16.10 - EXPLAIN Request Modifier and Partitioned Primary Index Access - Teradata Database

Teradata Database SQL Request and Transaction Processing

prodname
Teradata Database
vrm_release
16.10
created_date
June 2017
category
Programming Reference
User Guide
featnum
B035-1142-161K

EXPLAIN reports indicate partition accesses, deletions, joins, and eliminations performed during query optimization.

Partitioned Primary Index Examples

This set of examples shows some of the more important EXPLAIN text phrases associated with optimizing queries made on tables that have partitioned primary indexes.

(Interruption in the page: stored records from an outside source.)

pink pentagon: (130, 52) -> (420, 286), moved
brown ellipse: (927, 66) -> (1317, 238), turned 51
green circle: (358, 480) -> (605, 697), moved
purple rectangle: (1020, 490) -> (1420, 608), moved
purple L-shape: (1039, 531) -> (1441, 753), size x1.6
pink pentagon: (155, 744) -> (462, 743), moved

The following example demonstrates an EXPLAIN report for accessing a subset of row partitions for a SELECT request. The relevant phrase is highlighted in boldface type.

     CREATE TABLE t1 (
       a INTEGER,
       b INTEGER)
     PRIMARY INDEX(a) PARTITION BY RANGE_N(b BETWEEN 1
                                             AND    10
                                             EACH    1);
   
     EXPLAIN SELECT *
             FROM t1
             WHERE b > 2;
  1) First, we lock a distinct mws."pseudo table" for read on a RowHash
     to prevent global deadlock for mws.t1.
  2) Next, we lock mws.t1 for read.
  3) We do an all-AMPs RETRIEVE step from  8 partitions of  mws.t1
     and with a condition of ("mws.t1.b > 2") into Spool 1
     (group_amps), which is built locally on the AMPs. The size of
     Spool 1 is estimated with no confidence to be 1 row. The
     estimated time for this step is 0.14 seconds.
  4) Finally, we send out an END TRANSACTION step to all AMPs involved
     in processing the request.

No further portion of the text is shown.